A poll by Reuters showed that the index was expected to rise 5.3 percent in December, after rising by the same amount a month earlier.
The S&P/Case Shiller 20-city composite index, which tracks the nation’s largest cities, gained 5.6 percent year over year, up from 5.2 percent the previous month. Seattle, Portland, Oregon, and Denver once again topped the charts with the largest year-over-year gains. Seattle continued to lead the pack, rising at an annualized rate of 10.8 percent.
Of the nation’s 20 largest cities, seven reached their all-time highs in December: Seattle, Portland, Denver, Boston, Charlotte, North Carolina, San Francisco and Dallas.
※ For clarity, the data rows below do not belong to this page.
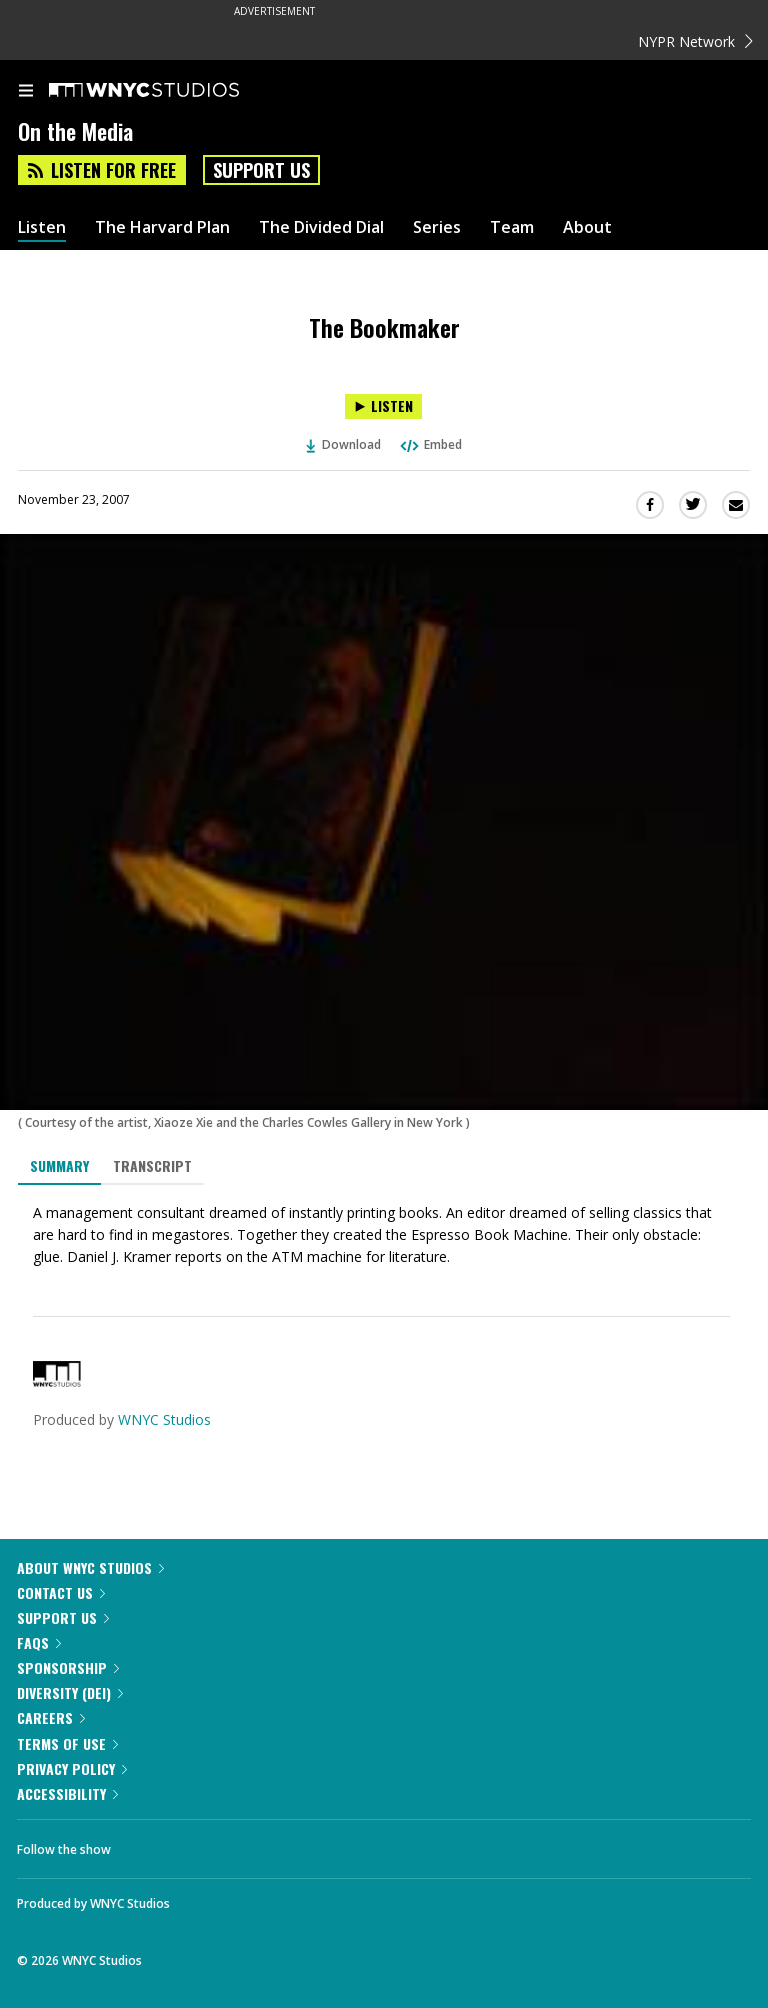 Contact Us (61, 1592)
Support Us (261, 170)
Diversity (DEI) (70, 1692)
“Home prices continue to advance, with the national average rising faster than at any time in the last two-and-a-half years,” David Blitzer, managing director and chairman of the index committee at S&P Dow Jones Indices, said in a press release.
And while rising home prices can trigger concerns about inflation, Blitzer said the speed at which they are growing “is not alarming.” He cited low inventory as a factor for the rise.
“While sales of existing single-family homes passed five million units at annual rates in January, the highest since 2007, the inventory of homes for sales remains quite low with a 3.6 month supply,” he said.
Blitzer noted that new home sales were higher than in recent years, at 555,000 in 2016, but still under the average pace of 700,000 since 1990.
Mortgage rates also had an impact on the rise, Blitzer said: “A 30-year fixed rate mortgage today is 4.2 percent compared to the 6.4 percent average since 1990.”